**Task:** All entries below must be written out verbatim, and the images must be dropped.
======== Recorded data ========
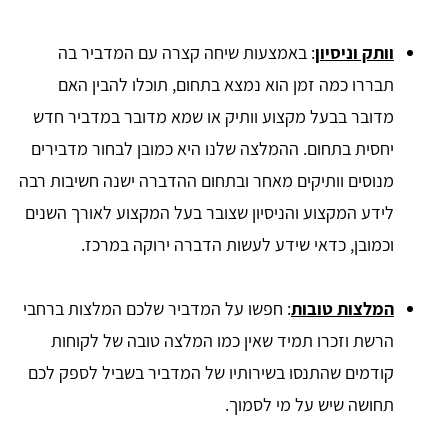
וותק וניסיון
: באמצעות שיחה קצרה עם המדביר בה
תבררו כמה זמן הוא נמצא בתחום, תוכלו להבין האם
מדובר בבעל מקצוע וותיק או שמא מדובר במדביר חדש
יחסית בתחום. ההמלצה שלנו היא כמובן לבחור מדבירים
מנוסים וותיקים מאחר ובתחום ההדברה ישנה חשיבות רבה
לידע המקצוע והניסיון שצובר בעל המקצוע לאורך השנים
וכמובן, כדאי שידע לעשות הדברה ירוקה במרכז.
המלצות טובות
: חפשו על המדביר שלכם המלצות ברחבי
הרשת וזכרו תמיד שאין כמו המלצה טובה של לקוחות
קודמים שהתנסו בשירותיו של המדביר בשביל לספק לכם
תחושה שיש על מי לסמוך.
========
**Result of the exercise:**
וותק וניסיון
: באמצעות שיחה קצרה עם המדביר בה
תבררו כמה זמן הוא נמצא בתחום, תוכלו להבין האם
מדובר בבעל מקצוע וותיק או שמא מדובר במדביר חדש
יחסית בתחום. ההמלצה שלנו היא כמובן לבחור מדבירים
מנוסים וותיקים מאחר ובתחום ההדברה ישנה חשיבות רבה
לידע המקצוע והניסיון שצובר בעל המקצוע לאורך השנים
וכמובן, כדאי שידע לעשות הדברה ירוקה במרכז.
המלצות טובות
: חפשו על המדביר שלכם המלצות ברחבי
הרשת וזכרו תמיד שאין כמו המלצה טובה של לקוחות
קודמים שהתנסו בשירותיו של המדביר בשביל לספק לכם
תחושה שיש על מי לסמוך.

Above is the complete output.